Der Zaunkönig und der Bär

Der Zaunkönig und der Bär ist ein Tiermärchen aus der Sammlung der Brüder Grimm (KHM 102), das den Krieg der geflügelten Tiere gegen die Vierbeiner zum Thema hat. Auslöser dieses Krieges ist eine Beleidigung, die der Bär gegenüber den Kindern des Zaunkönigs ausgesprochen hat. Das Motiv des Kampfes sehr ungleicher Tiere, aus dem die vermeintlich schwachen als Sieger hervorgehen, findet sich beispielsweise auch in dem Märchen vom alten Sultan. Die Figur des gewitzten Zaunkönigs, der sich anmaßt der König der Vögel sein zu wollen, ist auch der Held des Grimm’schen Märchens Der Zaunkönig.

Inhalt

Bär und Wolf gehen spazieren und hören dabei das Lied eines Vogels. Der Wolf erklärt dem Bären, dass es der Zaunkönig ist, der so schön singt, und führt ihn auf seine Bitte zum Nest des Königs der geflügelten Tiere. Nachdem Mutter und Vater Zaunkönig ausgeflogen sind, wirft der Bär einen Blick ins Nest. Abschätzig sagt der Bär zu den Zaunkönigskindern, dies sei ein elender Palast und die Kleinen wären unehrliche Kinder, weil sie behaupten, die Kinder eines Königs zu sein. Als der Zaunkönig das erfährt, fliegt er zur Höhle des Bären und erklärt ihm sowie allen vierbeinigen Tieren den Krieg.

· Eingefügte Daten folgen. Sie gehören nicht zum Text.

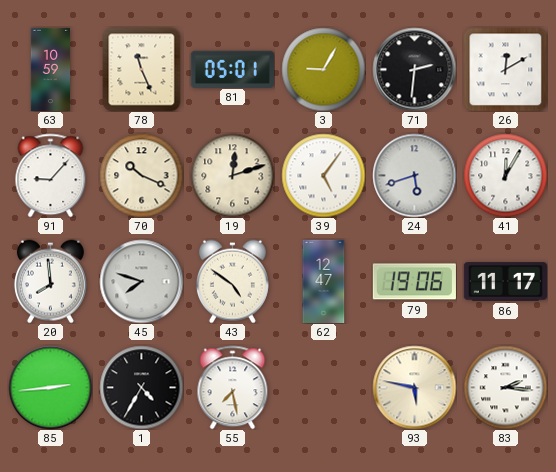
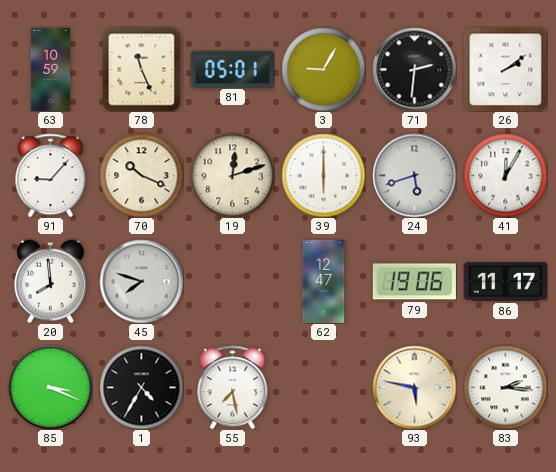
26: 12:10 -> 2:09
39: 5:06 -> 6:00
43: 4:51 -> none
85: 2:44 -> 3:19
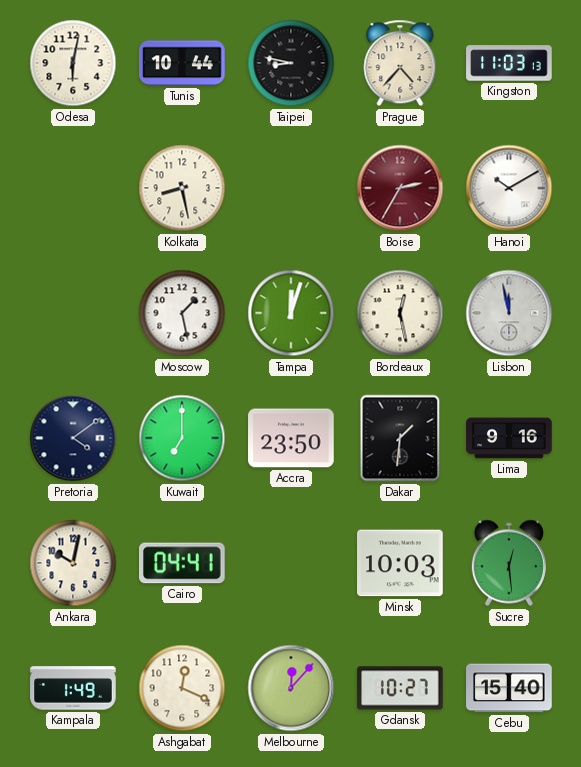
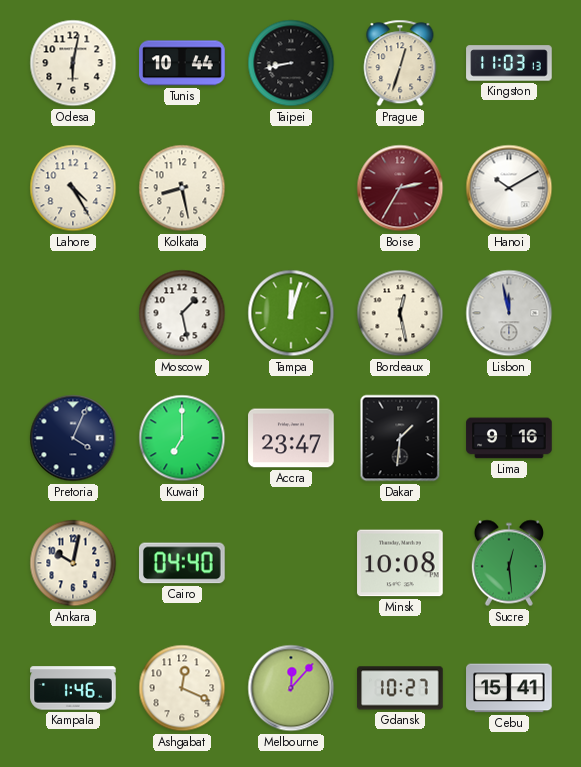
Taipei: 8:47 -> 8:43
Prague: 4:37 -> 12:33
Lahore: none -> 4:25
Pretoria: 4:09 -> 4:04
Accra: 23:50 -> 23:47
Cairo: 04:41 -> 04:40
Minsk: 10:03 -> 10:08
Kampala: 1:49 -> 1:46
Cebu: 15:40 -> 15:41
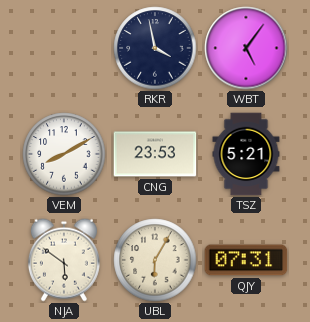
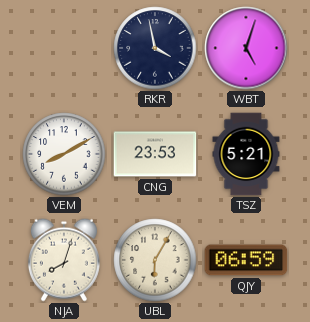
WBT: 5:06 -> 5:03
NJA: 5:51 -> 8:03
QJY: 07:31 -> 06:59
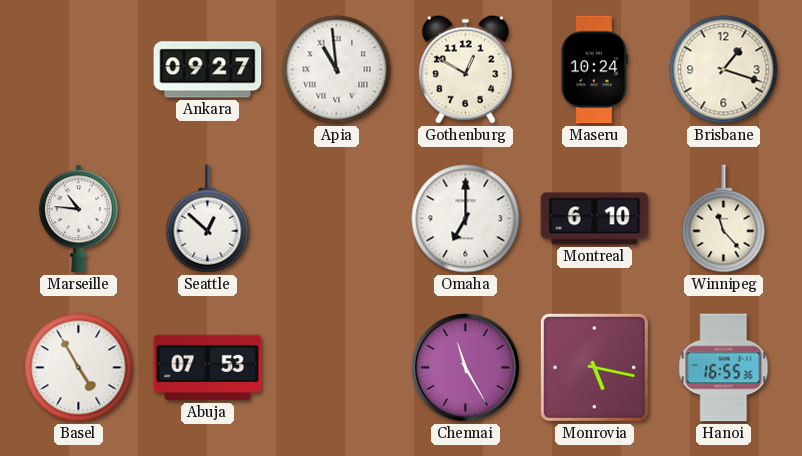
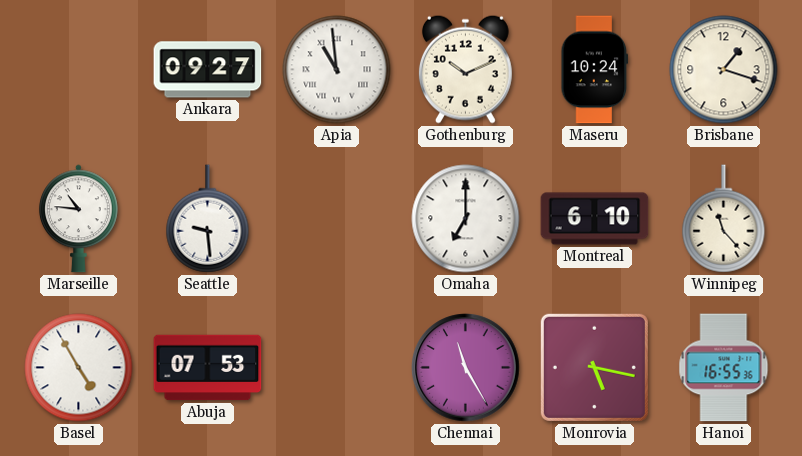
Gothenburg: 12:50 -> 10:11
Seattle: 12:52 -> 9:29
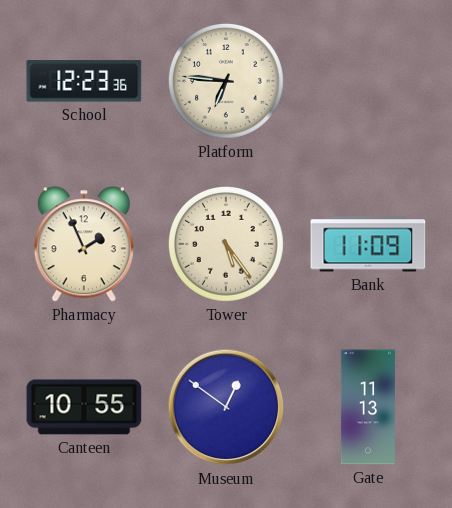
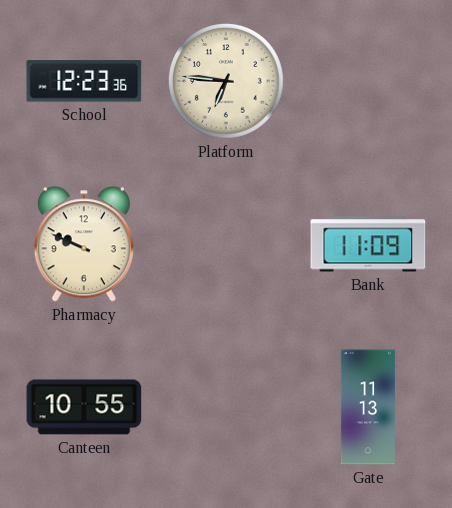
Pharmacy: 1:56 -> 9:49
Tower: 5:24 -> none
Museum: 12:51 -> none
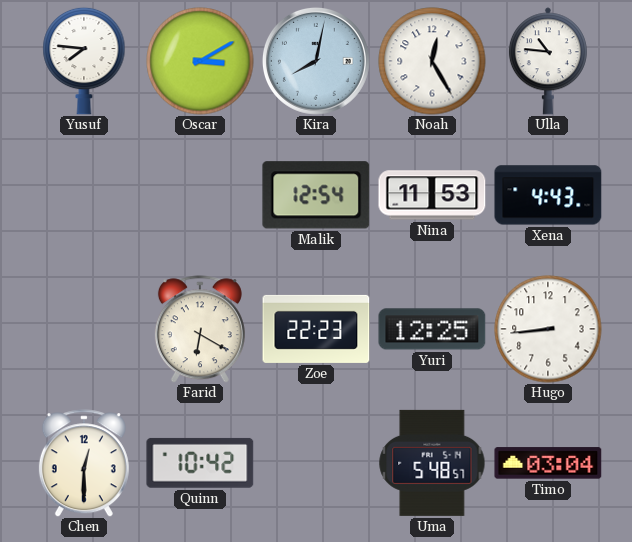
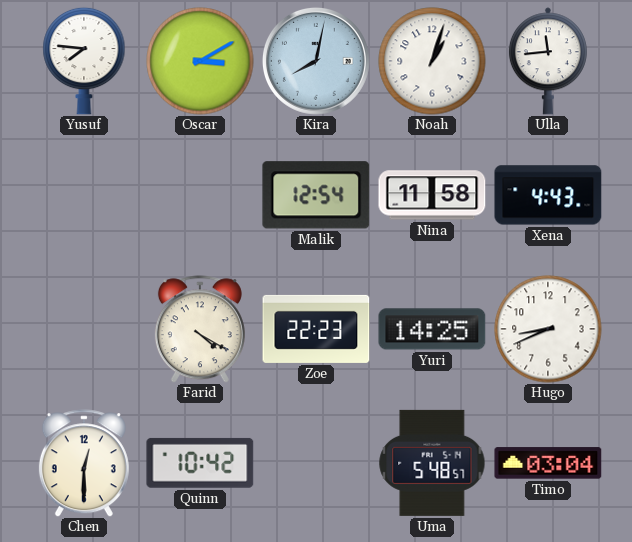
Noah: 12:25 -> 1:03
Ulla: 10:46 -> 11:44
Nina: 11:53 -> 11:58
Farid: 6:20 -> 4:20
Yuri: 12:25 -> 14:25
Hugo: 8:44 -> 8:41
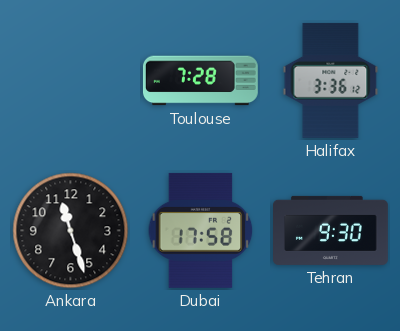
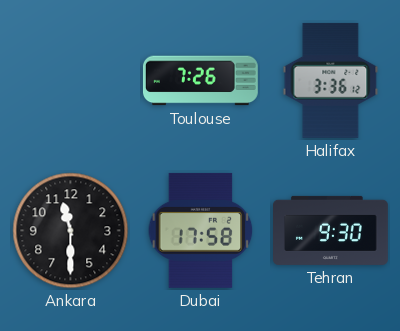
Toulouse: 7:28 -> 7:26
Ankara: 11:27 -> 11:30
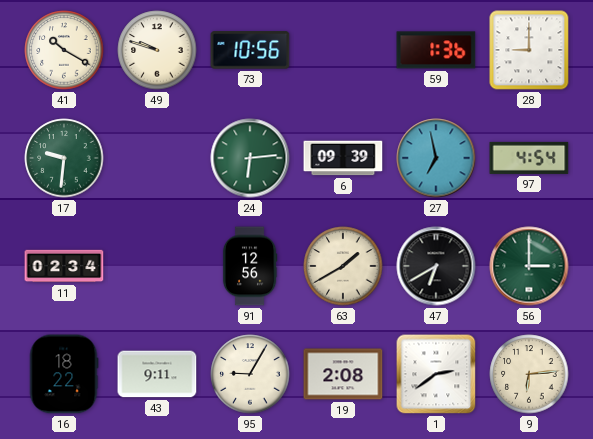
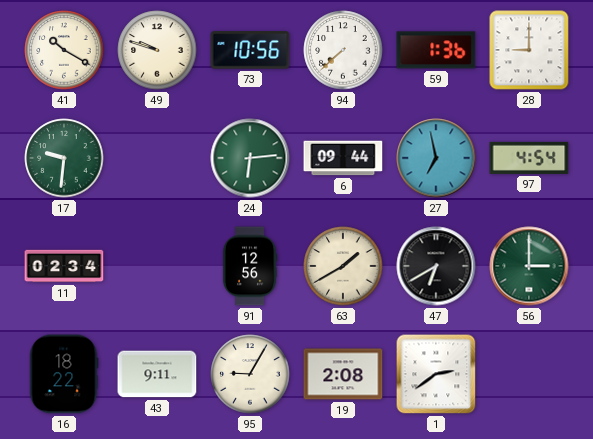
94: none -> 7:38
6: 09:39 -> 09:44
9: 6:14 -> none
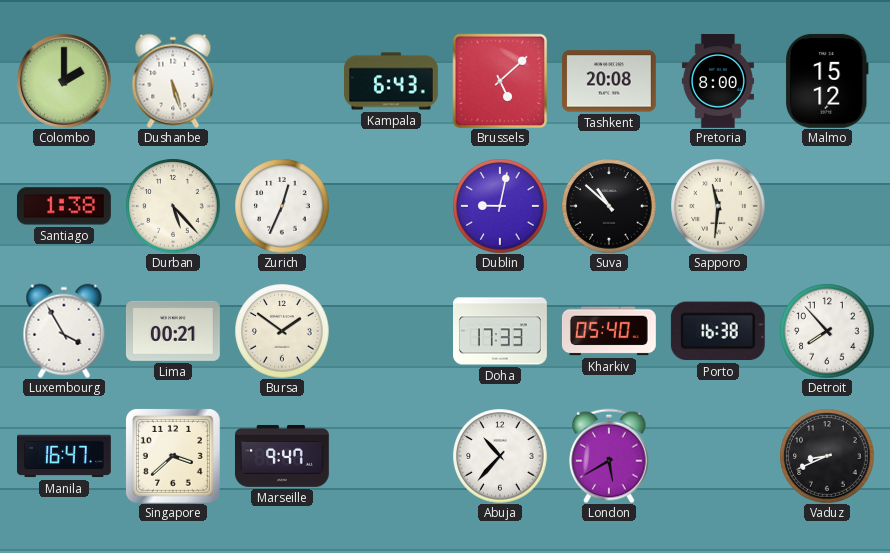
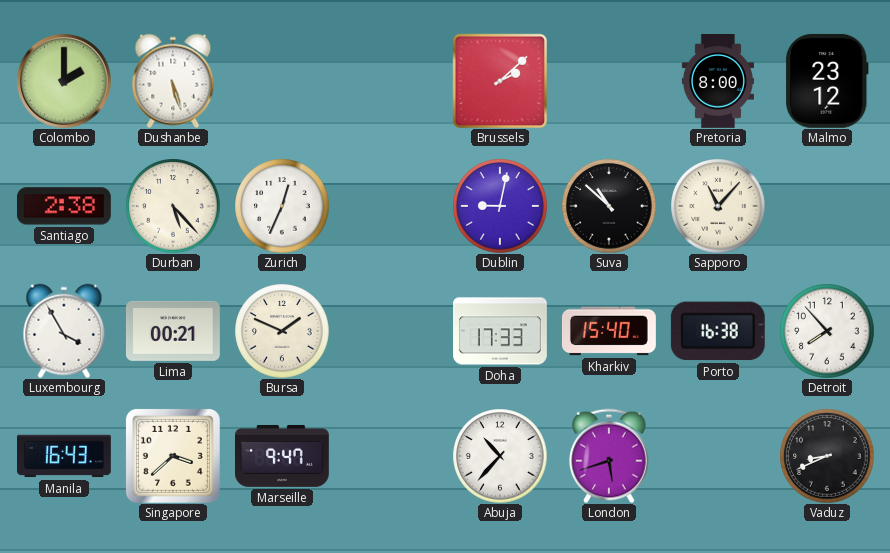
Kampala: 6:43 -> none
Brussels: 5:08 -> 2:08
Tashkent: 20:08 -> none
Malmo: 15:12 -> 23:12
Santiago: 1:38 -> 2:38
Sapporo: 11:31 -> 11:07
Bursa: 1:51 -> 1:49
Kharkiv: 05:40 -> 15:40
Manila: 16:47 -> 16:43
London: 5:40 -> 5:42
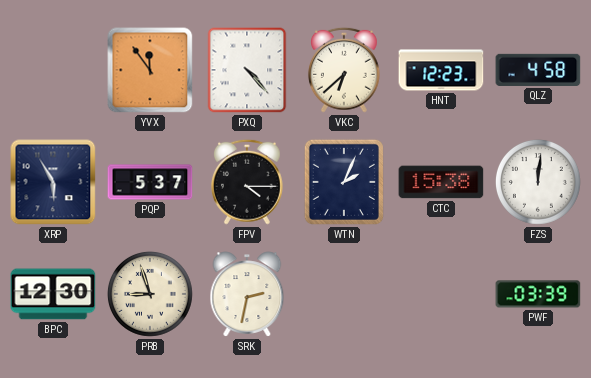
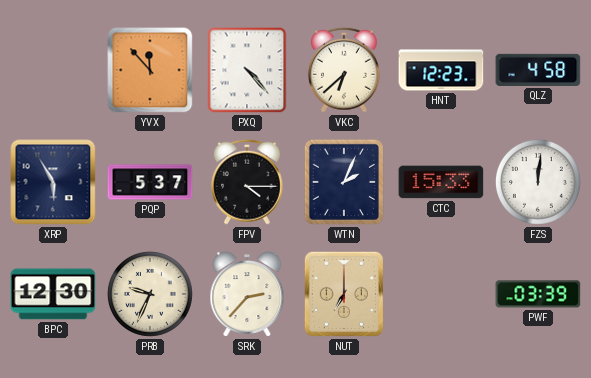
YVX: 11:54 -> 11:53
CTC: 15:38 -> 15:33
PRB: 8:57 -> 9:34
SRK: 2:32 -> 2:37
NUT: none -> 7:00
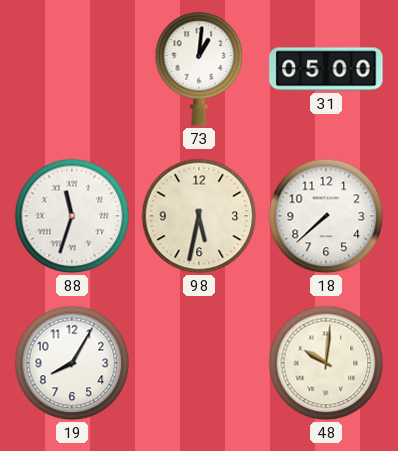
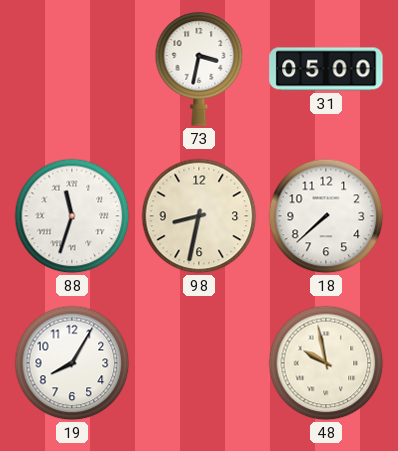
73: 1:01 -> 3:32
98: 5:32 -> 8:32
48: 10:01 -> 9:58
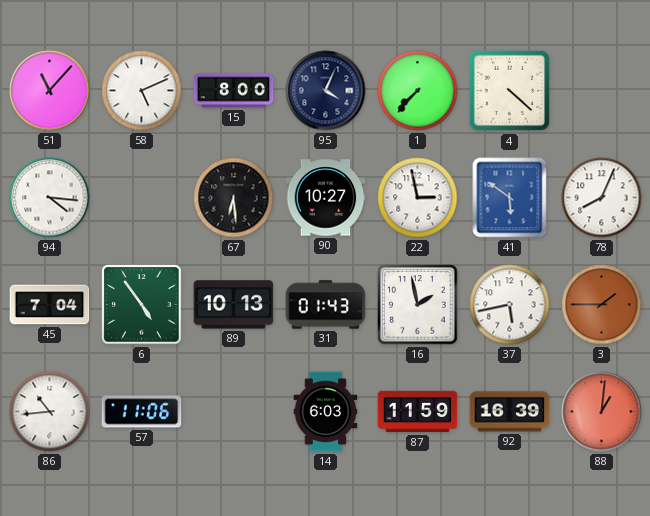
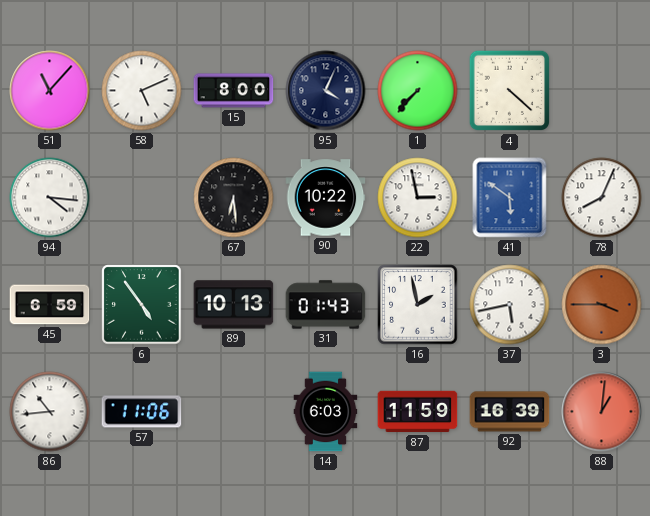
90: 10:27 -> 10:22
45: 7:04 -> 6:59
3: 1:45 -> 3:45
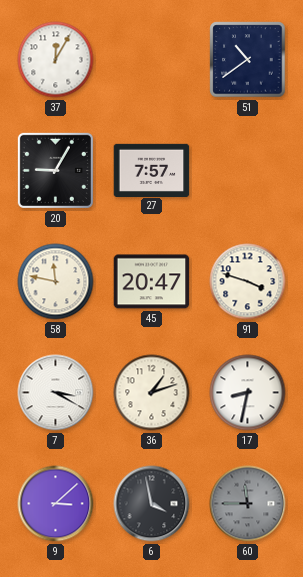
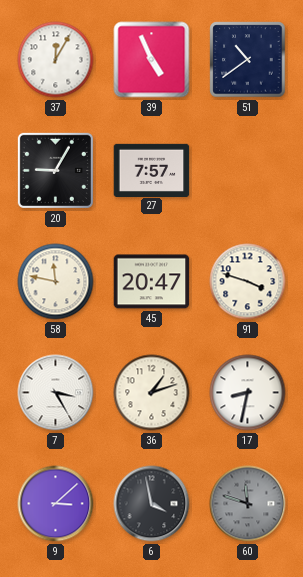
39: none -> 4:56
7: 3:20 -> 3:25
60: 11:45 -> 11:48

Zaunkönig und Bär rufen jeweils ihre Truppen zusammen: Vögel, Mücken, Hornissen, Bienen und Fliegen auf der einen Seite; Ochs, Esel, Rind, Hirsch, Reh und alle sonstigen Vierbeiner auf der anderen. Der Zaunkönig schickt die Mücke als Kundschafter aus. um zu erfahren, wen die Vierbeiner zum Heerführer machen und wie ihr Schlachtplan ist. Die Mücke meldet, dass der Fuchs zum General erklärt wurde und dass dieser seinen Truppen Zeichen mit seinem Schwanz geben würde. »Schwanz nach oben« bedeutet Attacke!, »hängender Schwanz« bedeutet »Rückzug!«

Die Schlacht beginnt, und die feindlichen Heere stürmen aufeinander los — die einen rennen, dass die Erde zittert; die anderen fliegen mit viel Geschnatter, Gekreisch, Summen und Brummen, dass der Gegenseite angst und bange wird. Der Fuchs rennt mit erhobenem Schwanz, dem vereinbarten Zeichen, das jedoch auch der Hornisse bekannt ist. Geschickt sticht sie ihm solange unter den Schwanz, bis der Fuchs den Schmerz nicht mehr ertragen kann und den Schwanz einzieht. Dies interpretieren seine Truppen als Zeichen zum Rückzug, zumal der Fuchs vor Schmerzen jault. Die Vierbeiner rennen was sie können jeder in seine Höhle, und so haben die Geflügelten in kürzester Zeit die Schlacht gewonnen. Der Bär muss zum Nest des Zaunkönigs gehen und sich bei dessen Kindern persönlich entschuldigen.